Columban Father Sean McDonagh has described the Eucharist as the sacrament of ecology: how can Christians preach the good news of life in abundance, without being concerned for the disappearance of the glaciers in the Andes, the melt water of which is vital for the water supply of the citizens of Lima? Or for the reduction of food security because of corporations taking control of food production away from the world’s farmers.

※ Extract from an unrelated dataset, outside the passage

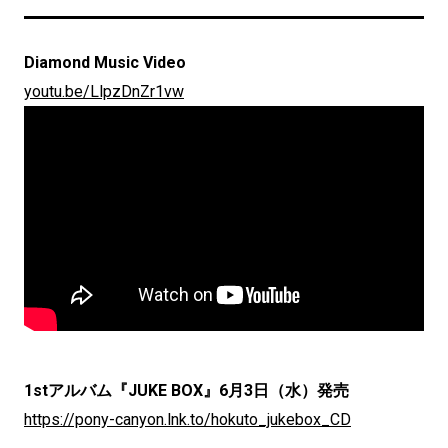
Diamond Music Video
youtu.be/LlpzDnZr1vw
1stアルバム『JUKE BOX』6月3日（水）発売
https://pony-canyon.lnk.to/hokuto_jukebox_CD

As a Catholic, Ellen had long wondered why her church was so slow to embrace initiatives which were fully in accord with Catholic Social Teaching, such as Creation Time – in recent years celebrated by other Christians throughout Europe each Autumn. One reason was the church’s anthropocentric vision. Humans are effectively edging other species off the planet, but we seem to lack any moral code to cope with biocide or ecocide. It’s as if there’s a failure of communication between religion and science.

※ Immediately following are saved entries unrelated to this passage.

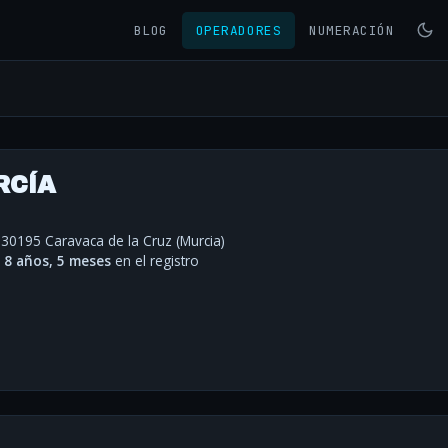
BLOG
OPERADORES
NUMERACIÓN
RCÍA
 30195 Caravaca de la Cruz (Murcia)
·
8 años, 5 meses
en el registro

And in a clergy-centred church, what matters greatly is the lead priests give within their parishes and dioceses. She regretted that seminaries appear to give little attention to creation theology and issues such as Climate Change are hardly mentioned. “The environment is not something you can dip into,” Ellen told us. What we have to develop is a sustained focus upon the meaning of God’s covenant with creation, outlined in the Book of Genesis. Quoting theologian Mary Grey, she urged us to become “a prophetic community working for our own transformation.”

As people of faith, we need to step up. She ended with two quotes from eco-theologian Thomas Berry:

“The context of contemporary existence has been altered by environmental breakdown.”

and

“Our fulfilment is not in isolated human grandeur, but in our intimacy with the larger Earth community”.

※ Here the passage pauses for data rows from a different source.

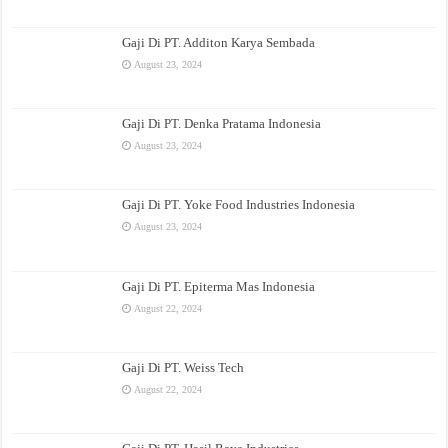
Gaji Di PT. Additon Karya Sembada
August 23, 2024
Gaji Di PT. Denka Pratama Indonesia
August 23, 2024
Gaji Di PT. Yoke Food Industries Indonesia
August 23, 2024
Gaji Di PT. Epiterma Mas Indonesia
August 22, 2024
Gaji Di PT. Weiss Tech
August 22, 2024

Her words were, the audience agreed during the plenary session that followed Ellen’s talk, quite a challenge. We were able to reflect upon this at Compline, with which the evening ended. Deacon Robin had most helpfully selected as our reading a passage from the first letter of Paul to the Thessalonians, concluding: “God has called you and he will not fail you.”

Martin Davis is the convener of Cheltenham Christian Ecology Link.